Group photo of researchers in a lab

MSU assistant professor Berkley Walker’s DNA synthesis proposal has been selected by the U.S. Department of Energy (DOE) Joint Genome Institute (JGI), a DOE Office of Science User Facility, to study how high temperatures impact plant enzymes that support photosynthesis.

The big picture push behind the proposal: to understand and quantify that process, called photorespiration, in order to improve crop efficiency, with a focus on enhancing bioenergy crops.

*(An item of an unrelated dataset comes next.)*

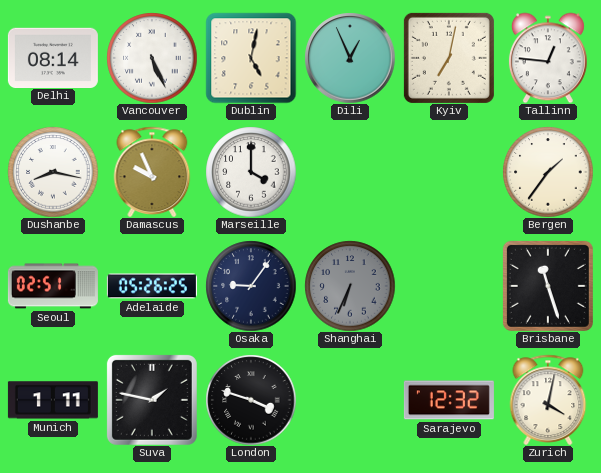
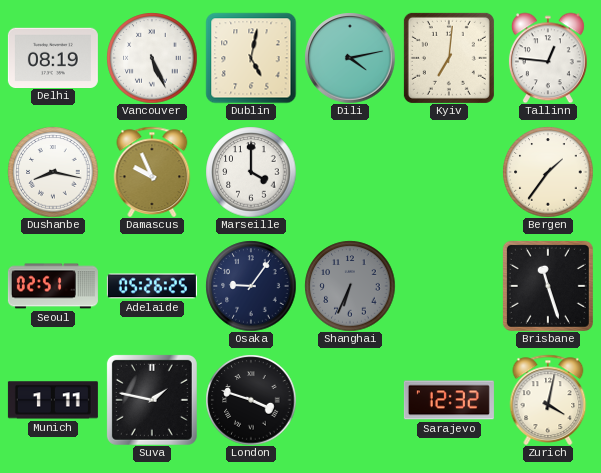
Delhi: 08:14 -> 08:19
Dili: 12:56 -> 4:13
Kyiv: 7:02 -> 7:01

Photorespiration, an important process that works alongside photosynthesis, uses the sun’s energy to capture carbon dioxide (CO2) from the atmosphere and fix it into stable carbon bonds. These bonds become the sugars and starches that power life on the planet.

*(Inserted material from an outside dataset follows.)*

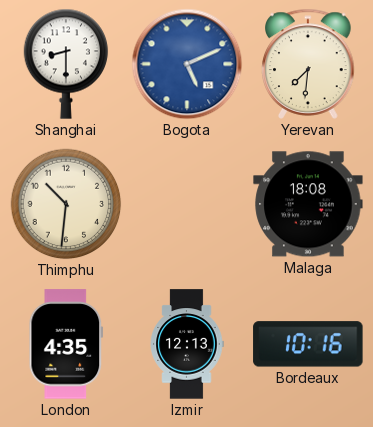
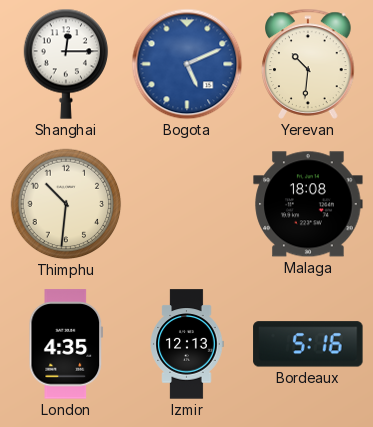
Shanghai: 8:30 -> 12:15
Yerevan: 7:31 -> 10:31
Bordeaux: 10:16 -> 5:16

But photosynthesis is not as efficient at capturing the sun’s energy as one might think. It often achieves about a quarter the conversion efficiency of a low-cost solar cell. One major inefficiency happens when the when the first enzymes to capture CO2, rubisco, takes oxygen instead of CO2.

This reaction produces a toxic compound that the plant has to recycle, which is what photorespiration does. Recycling costs are high, however, and they consume a hefty 30-40% of leaf energy. Moreover, the process releases CO2 back into the atmosphere at about 25% the rate of net fixation under field conditions, in most bioenergy and food crops.

Photorespiration will be greatly impacted by changing climates in ways we don’t fully understand. On one hand, higher CO2 levels provide more CO2 for plants to capture, instead of oxygen. So, plants are more efficient at photosynthesis and photorespiration rates decrease.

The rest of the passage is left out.